◆ Input data ◆
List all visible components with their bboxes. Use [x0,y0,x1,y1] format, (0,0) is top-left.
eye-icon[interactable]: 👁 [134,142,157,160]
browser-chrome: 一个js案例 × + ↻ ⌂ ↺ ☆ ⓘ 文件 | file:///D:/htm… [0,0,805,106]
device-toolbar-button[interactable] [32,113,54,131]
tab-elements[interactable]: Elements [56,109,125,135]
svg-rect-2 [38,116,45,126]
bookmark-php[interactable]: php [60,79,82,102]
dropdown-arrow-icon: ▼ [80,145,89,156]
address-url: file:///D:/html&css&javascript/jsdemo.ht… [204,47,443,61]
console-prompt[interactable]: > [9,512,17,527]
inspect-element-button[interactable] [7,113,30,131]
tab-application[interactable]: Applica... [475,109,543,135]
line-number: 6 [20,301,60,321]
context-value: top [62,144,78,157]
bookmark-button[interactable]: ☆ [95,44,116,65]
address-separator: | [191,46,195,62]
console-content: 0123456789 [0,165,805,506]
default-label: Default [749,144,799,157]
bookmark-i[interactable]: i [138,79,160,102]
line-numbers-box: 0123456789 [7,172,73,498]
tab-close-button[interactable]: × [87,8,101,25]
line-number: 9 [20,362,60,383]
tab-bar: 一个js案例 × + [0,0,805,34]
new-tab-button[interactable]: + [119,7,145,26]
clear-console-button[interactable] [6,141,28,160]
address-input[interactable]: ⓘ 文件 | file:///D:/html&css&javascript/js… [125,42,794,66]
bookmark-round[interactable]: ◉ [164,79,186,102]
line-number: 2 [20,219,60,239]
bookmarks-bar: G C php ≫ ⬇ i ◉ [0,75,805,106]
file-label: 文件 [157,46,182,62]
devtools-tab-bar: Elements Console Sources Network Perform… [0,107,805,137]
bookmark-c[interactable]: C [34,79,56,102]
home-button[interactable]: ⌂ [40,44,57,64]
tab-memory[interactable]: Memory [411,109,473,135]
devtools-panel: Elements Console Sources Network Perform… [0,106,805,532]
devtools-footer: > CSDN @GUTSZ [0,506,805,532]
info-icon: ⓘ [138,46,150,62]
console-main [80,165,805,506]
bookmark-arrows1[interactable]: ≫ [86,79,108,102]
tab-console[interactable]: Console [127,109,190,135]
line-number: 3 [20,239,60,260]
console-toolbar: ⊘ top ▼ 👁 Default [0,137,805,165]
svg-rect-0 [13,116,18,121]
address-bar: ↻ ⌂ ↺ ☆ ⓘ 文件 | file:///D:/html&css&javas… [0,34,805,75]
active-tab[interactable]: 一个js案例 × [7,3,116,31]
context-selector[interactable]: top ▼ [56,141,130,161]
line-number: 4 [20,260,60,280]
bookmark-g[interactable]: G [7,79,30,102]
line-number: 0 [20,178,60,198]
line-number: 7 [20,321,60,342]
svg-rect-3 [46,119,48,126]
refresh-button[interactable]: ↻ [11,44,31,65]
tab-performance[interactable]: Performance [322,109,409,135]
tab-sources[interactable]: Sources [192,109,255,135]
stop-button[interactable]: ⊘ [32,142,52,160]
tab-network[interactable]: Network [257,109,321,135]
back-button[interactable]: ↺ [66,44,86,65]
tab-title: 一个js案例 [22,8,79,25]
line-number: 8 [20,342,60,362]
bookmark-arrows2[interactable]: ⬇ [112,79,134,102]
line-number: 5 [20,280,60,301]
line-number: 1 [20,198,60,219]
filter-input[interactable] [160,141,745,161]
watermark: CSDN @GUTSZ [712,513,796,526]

◆ Your task ◆
Review the preceding data and report every line that includes the string "Sources".

◆ Exercise solution ◆
devtools-tab-bar: Elements Console Sources Network Perform… [0,107,805,137]
devtools-panel: Elements Console Sources Network Perform… [0,106,805,532]
tab-sources[interactable]: Sources [192,109,255,135]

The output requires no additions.